Amino acid balance affects protein levels in catfish feeds

Robert C. Reigh, Ph.D. Millie B. Williams Weibing Yan, Ph.D.

Protein levels best at between 24 and 26 percent

Amino acid balance
Reducing the protein content of catfish feed to the minimum needed to promote acceptable growth can decrease production cost and improve water quality.

Protein is the most expensive component of channel catfish feeds and a primary source of nitrogenous waste in production ponds. Reducing the protein content of catfish feed to the minimum needed to promote acceptable growth can provide economic and environmental benefits in the form of decreased production cost and improved water quality. However, protein reductions must be made carefully to ensure that dietary amino acid requirements are satisfied.

Previous research

Pond production trials at the Aquaculture Research Station of the Louisiana State University Agricultural Center in Baton Rouge, Louisiana, USA have demonstrated that weight gains and production yields of channel catfish fed a 26 percent-protein feed did not differ significantly from gains and yields of fish fed 28 to 30 percent levels of protein, when the amino acid composition of the feed was strictly controlled.

Amino acid balance

In these experiments, protein levels were lowered by reducing the quantity of dietary nonessential amino acids (NEAA) in the feed while maintaining essential amino acids (EAA) at levels sufficient to meet dietary requirements. Unlike typical catfish feeds, the feeds used in these trials were formulated to possess an amino acid balance similar to that of the channel catfish body.

Feed formulation

Four feeds were formulated with practical ingredients (soybean meal, corn, wheat middlings, rice bran, alfalfa meal, meat and bone meal, blood meal, and cottonseed meal) to provide a series of decreasing protein levels.

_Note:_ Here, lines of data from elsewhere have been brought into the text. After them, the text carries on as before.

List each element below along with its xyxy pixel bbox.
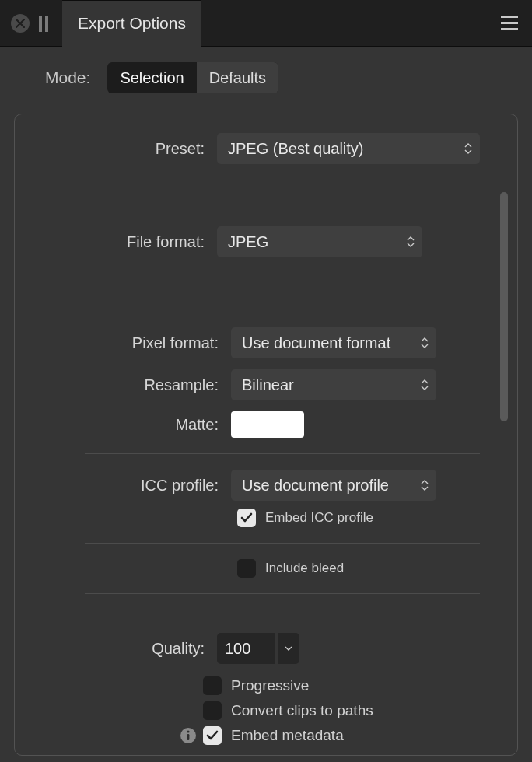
resample-value: Bilinear	[242, 376, 294, 394]
embed-metadata-label: Embed metadata	[231, 727, 344, 744]
progressive-checkbox[interactable]	[203, 676, 222, 695]
icc-profile-label: ICC profile:	[15, 477, 231, 495]
quality-value: 100	[225, 640, 250, 658]
quality-stepper[interactable]	[278, 633, 299, 664]
file-format-row: File format: JPEG	[15, 226, 517, 257]
panel-title: Export Options	[78, 14, 186, 33]
panel-tab-export-options[interactable]: Export Options	[62, 0, 201, 47]
divider	[85, 543, 480, 544]
convert-clips-checkbox[interactable]	[203, 701, 222, 720]
convert-clips-row: Convert clips to paths	[15, 701, 517, 720]
resample-row: Resample: Bilinear	[15, 369, 517, 400]
divider	[85, 453, 480, 454]
progressive-row: Progressive	[15, 676, 517, 695]
quality-input[interactable]: 100	[217, 633, 275, 664]
matte-row: Matte:	[15, 411, 517, 438]
mode-row: Mode: Selection Defaults	[14, 62, 518, 93]
matte-label: Matte:	[15, 416, 231, 434]
mode-option-selection[interactable]: Selection	[107, 62, 196, 93]
pixel-format-label: Pixel format:	[15, 334, 231, 352]
file-format-value: JPEG	[228, 233, 268, 251]
scrollbar-thumb[interactable]	[500, 192, 508, 421]
embed-metadata-row: Embed metadata	[15, 726, 517, 745]
pixel-format-select[interactable]: Use document format	[231, 327, 436, 358]
mode-label: Mode:	[45, 68, 90, 87]
title-bar: Export Options	[0, 0, 532, 47]
preset-row: Preset: JPEG (Best quality)	[15, 133, 517, 164]
file-format-label: File format:	[15, 233, 217, 251]
options-group: Preset: JPEG (Best quality) File format:…	[14, 114, 518, 756]
stepper-icon	[464, 143, 472, 154]
pixel-format-value: Use document format	[242, 334, 390, 352]
resample-label: Resample:	[15, 376, 231, 394]
embed-icc-label: Embed ICC profile	[265, 510, 373, 526]
quality-label: Quality:	[15, 640, 217, 658]
file-format-select[interactable]: JPEG	[217, 226, 422, 257]
stepper-icon	[421, 379, 429, 390]
mode-segmented-control: Selection Defaults	[107, 62, 278, 93]
panel-menu-button[interactable]	[498, 12, 521, 33]
panel-body: Mode: Selection Defaults Preset: JPEG (B…	[0, 47, 532, 756]
preset-select[interactable]: JPEG (Best quality)	[217, 133, 480, 164]
chevron-down-icon	[285, 646, 292, 651]
embed-icc-checkbox[interactable]	[237, 509, 256, 527]
pause-icon	[39, 15, 48, 32]
mode-option-defaults[interactable]: Defaults	[197, 62, 278, 93]
info-icon[interactable]	[180, 727, 197, 744]
include-bleed-row: Include bleed	[15, 559, 517, 578]
svg-point-2	[187, 730, 189, 732]
check-icon	[240, 512, 253, 524]
stepper-icon	[407, 236, 415, 247]
quality-row: Quality: 100	[15, 633, 517, 664]
stepper-icon	[421, 480, 429, 491]
preset-label: Preset:	[15, 140, 217, 158]
divider	[85, 593, 480, 594]
check-icon	[206, 729, 219, 742]
icc-profile-value: Use document profile	[242, 477, 389, 495]
progressive-label: Progressive	[231, 677, 309, 694]
include-bleed-checkbox[interactable]	[237, 559, 256, 578]
icc-profile-select[interactable]: Use document profile	[231, 470, 436, 501]
stepper-icon	[421, 337, 429, 348]
scrollbar[interactable]	[500, 192, 508, 542]
resample-select[interactable]: Bilinear	[231, 369, 436, 400]
pixel-format-row: Pixel format: Use document format	[15, 327, 517, 358]
close-icon	[16, 19, 25, 28]
matte-color-swatch[interactable]	[231, 411, 304, 438]
close-button[interactable]	[11, 14, 30, 33]
svg-rect-1	[187, 734, 190, 740]
include-bleed-label: Include bleed	[265, 561, 344, 576]
convert-clips-label: Convert clips to paths	[231, 702, 373, 719]
preset-value: JPEG (Best quality)	[228, 140, 364, 158]
embed-icc-row: Embed ICC profile	[15, 509, 517, 527]
embed-metadata-checkbox[interactable]	[203, 726, 222, 745]
icc-profile-row: ICC profile: Use document profile	[15, 470, 517, 501]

Protein levels were reduced by progressively lowering NEAA concentrations. The total NEAA content of the feed with the lowest (26 percent) amount of protein was about 30 percent below that of the feed with the most (30 percent) protein. Excesses of all amino acids were minimized and ratios of each NEAA relative to lysine (usually the most limiting amino acid in catfish feeds) were matched to those in catfish tissues.

The finished feeds were identified as:

  • 30C, a control formula with 30 percent crude protein that met minimum dietary requirements for lysine and methionine, but with no adjustment of other EAA or NEAA.
  • 30B, a 30 percent protein formula that met minimum dietary requirements for all EAA and contained levels of NEAA similar to those in the bodies of channel catfish.
  • 28B, a 28 percent protein formula that met minimum dietary requirements for all EAA but with NEAA levels about 10 to 20 percent below those in catfish tissues.
  • 26B, a 26 percent protein formula that met minimum dietary requirements for all EAA but with NEAA levels about 20 to 30 percent below those in catfish tissues.

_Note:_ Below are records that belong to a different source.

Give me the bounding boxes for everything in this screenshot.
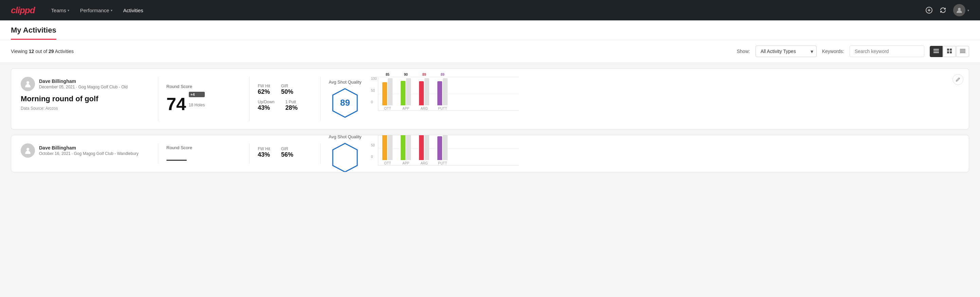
search-input[interactable] — [850, 46, 924, 57]
y-axis-2: 100 50 0 — [371, 135, 377, 166]
score-number: 74 — [166, 95, 186, 113]
chevron-down-icon: ▾ — [111, 8, 112, 12]
nav-activities[interactable]: Activities — [123, 5, 143, 16]
gir-stat: GIR 50% — [281, 84, 293, 96]
card-left: Dave Billingham December 05, 2021 · Gog … — [21, 77, 150, 121]
round-title: Morning round of golf — [21, 94, 140, 103]
main-content: Dave Billingham December 05, 2021 · Gog … — [0, 68, 980, 188]
view-compact-button[interactable] — [956, 46, 969, 57]
stats-section-2: FW Hit 43% GIR 56% — [258, 144, 312, 164]
card-divider — [249, 77, 250, 121]
score-display: 74 +4 18 Holes — [166, 92, 233, 113]
fw-hit-stat: FW Hit 62% — [258, 84, 270, 96]
score-section: Round Score 74 +4 18 Holes — [166, 77, 241, 121]
data-source: Data Source: Arccos — [21, 106, 140, 111]
user-info: Dave Billingham December 05, 2021 · Gog … — [21, 77, 140, 91]
svg-rect-10 — [950, 51, 952, 53]
navbar: clippd Teams ▾ Performance ▾ Activities — [0, 0, 980, 21]
y-axis: 100 50 0 — [371, 77, 377, 111]
svg-point-17 — [27, 148, 29, 150]
nav-performance[interactable]: Performance ▾ — [80, 5, 112, 16]
nav-activities-label: Activities — [123, 8, 143, 13]
round-score-label: Round Score — [166, 84, 233, 89]
svg-rect-7 — [947, 49, 949, 51]
user-info-2: Dave Billingham October 16, 2021 · Gog M… — [21, 144, 140, 158]
bar-chart: 100 50 0 85 — [371, 77, 519, 121]
add-button[interactable] — [925, 6, 933, 14]
gir-stat-2: GIR 56% — [281, 147, 293, 158]
view-grid-button[interactable] — [943, 46, 956, 57]
nav-teams[interactable]: Teams ▾ — [51, 5, 69, 16]
activity-card: Dave Billingham December 05, 2021 · Gog … — [11, 68, 969, 129]
refresh-button[interactable] — [940, 7, 947, 14]
hexagon-wrapper-2: Avg Shot Quality — [329, 135, 362, 172]
svg-rect-5 — [934, 51, 939, 51]
card-divider — [158, 77, 158, 121]
view-list-button[interactable] — [930, 46, 943, 57]
card-divider — [320, 77, 321, 121]
avg-shot-label: Avg Shot Quality — [329, 80, 362, 85]
hexagon: 89 — [331, 87, 359, 118]
activity-card-2: Dave Billingham October 16, 2021 · Gog M… — [11, 135, 969, 172]
user-name: Dave Billingham — [39, 78, 128, 84]
svg-rect-9 — [947, 51, 949, 53]
hexagon-value: 89 — [340, 97, 350, 108]
show-label: Show: — [737, 49, 750, 54]
view-toggle — [930, 46, 969, 57]
keywords-label: Keywords: — [822, 49, 844, 54]
round-score-label-2: Round Score — [166, 145, 233, 150]
svg-rect-14 — [960, 53, 966, 53]
chart-col-putt: 89 PUTT — [438, 78, 447, 110]
avatar — [953, 4, 966, 16]
svg-rect-13 — [960, 51, 966, 52]
stat-row: FW Hit 62% GIR 50% — [258, 84, 312, 96]
chart-col-arg-2: 106 ARG — [419, 135, 429, 165]
svg-rect-4 — [934, 49, 939, 50]
chart-col-putt-2: 87 PUTT — [438, 135, 447, 165]
svg-rect-6 — [934, 52, 939, 53]
updown-stat: Up/Down 43% — [258, 99, 274, 112]
activity-type-select[interactable]: All Activity Types — [756, 46, 817, 57]
app-logo: clippd — [11, 5, 35, 16]
bar-chart-2: 100 50 0 94 — [371, 135, 519, 172]
hexagon-2 — [331, 142, 359, 172]
svg-rect-11 — [960, 49, 966, 50]
user-name-2: Dave Billingham — [39, 145, 138, 150]
nav-teams-label: Teams — [51, 8, 66, 13]
edit-button[interactable] — [953, 74, 963, 85]
filter-bar: Viewing 12 out of 29 Activities Show: Al… — [0, 40, 980, 63]
card-divider-2b — [249, 144, 250, 164]
stat-row-2a: FW Hit 43% GIR 56% — [258, 147, 312, 158]
user-details-2: Dave Billingham October 16, 2021 · Gog M… — [39, 145, 138, 156]
chart-col-app-2: 93 APP — [401, 135, 411, 165]
hexagon-wrapper: Avg Shot Quality 89 — [329, 80, 362, 118]
page-title: My Activities — [11, 26, 56, 40]
chart-col-app: 90 APP — [401, 78, 411, 110]
svg-rect-12 — [960, 50, 966, 51]
score-display-2 — [166, 153, 233, 161]
svg-point-3 — [958, 8, 961, 11]
card-left-2: Dave Billingham October 16, 2021 · Gog M… — [21, 144, 150, 164]
avg-shot-label-2: Avg Shot Quality — [329, 135, 362, 139]
chart-col-ott: 85 OTT — [382, 78, 393, 110]
svg-point-15 — [27, 81, 29, 84]
score-section-2: Round Score — [166, 144, 241, 164]
card-divider-2 — [158, 144, 158, 164]
user-date: December 05, 2021 · Gog Magog Golf Club … — [39, 85, 128, 89]
chart-col-ott-2: 94 OTT — [382, 135, 393, 165]
user-date-2: October 16, 2021 · Gog Magog Golf Club -… — [39, 151, 138, 156]
chevron-down-icon: ▾ — [967, 8, 969, 12]
chart-col-arg: 89 ARG — [419, 78, 429, 110]
avatar-2 — [21, 144, 35, 158]
fw-hit-stat-2: FW Hit 43% — [258, 147, 270, 158]
svg-marker-18 — [333, 144, 357, 172]
score-holes: 18 Holes — [189, 103, 205, 110]
chevron-down-icon: ▾ — [68, 8, 69, 12]
quality-section: Avg Shot Quality 89 100 50 0 — [329, 77, 519, 121]
user-details: Dave Billingham December 05, 2021 · Gog … — [39, 78, 128, 89]
score-badge: +4 — [189, 92, 205, 97]
page-header: My Activities — [0, 21, 980, 40]
activity-type-select-wrapper[interactable]: All Activity Types — [756, 46, 817, 57]
card-divider-2c — [320, 144, 321, 164]
user-avatar-menu[interactable]: ▾ — [953, 4, 969, 16]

The feeds were custom-manufactured as extruded, floating pellets. Levels of protein, EAA, and NEAA in the finished feeds were confirmed by analysis. Energy-to-protein ratios of 37.7 kJ digestible energy per gram protein were equal in all treatments.

Experimental setup

Juvenile channel catfish of 8 to 10 cm length were stocked into 16, 0.08-ha ponds at a density of 25,000 fish per hectare for a two-year production trial. The ponds were managed as multiple-cropped production systems with periodic top harvests and subsequent restocking.

Each feed was assigned to four ponds of fish. Fish were fed once daily during the growing season to apparent satiation at rates of 84 to 101 kilograms per hectare per day. Ponds were top harvested and restocked in the fall of the first year and in the spring and fall of the second. In the spring of the third year, the ponds were batch harvested and drained.


catfish feeds
Fig. 1: Annual yields and body weights at harvest of catfish raised during a two-year study. Fish received feeds with 26-30% crude protein and different amino acid compositions. Results were not significantly different among treatments.

There were no significant differences (P > 0.05) in the weight of fish stocked (pooled mean: 191 kilograms per treatment) or weight of fish harvested (pooled mean: 759 kilograms per treatment) among treatment groups during the two-year period. The amount of feed provided (pooled mean: 2,371 kilograms per treatment) and feed-conversion ratios (pooled mean: 3.2) were also not significantly different among treatments.

Annual per-hectare yields and individual fish weights at harvest also did not differ significantly (Fig. 1). Dressed yields (pooled mean: 59 percent) were not significantly different among treatments. However, fish fed 26 percent-protein feed had lower levels of visceral fat (2.2 percent) than fish fed 30C (2.5 percent) or 30B (2.7 percent).


Results indicated that a 26 percent protein feed can be suitable for long-term production of channel catfish in top-harvested, multiple-cropped ponds. Moreover, results of a recent laboratory experiment and pond production trial at Louisiana State University’s Aquaculture Research Station suggested that feeds with protein levels as low as 24 percent may be suitable for catfish if amino acid composition is properly balanced. Further research is in progress to determine the practical lower limit of crude protein in channel catfish feeds.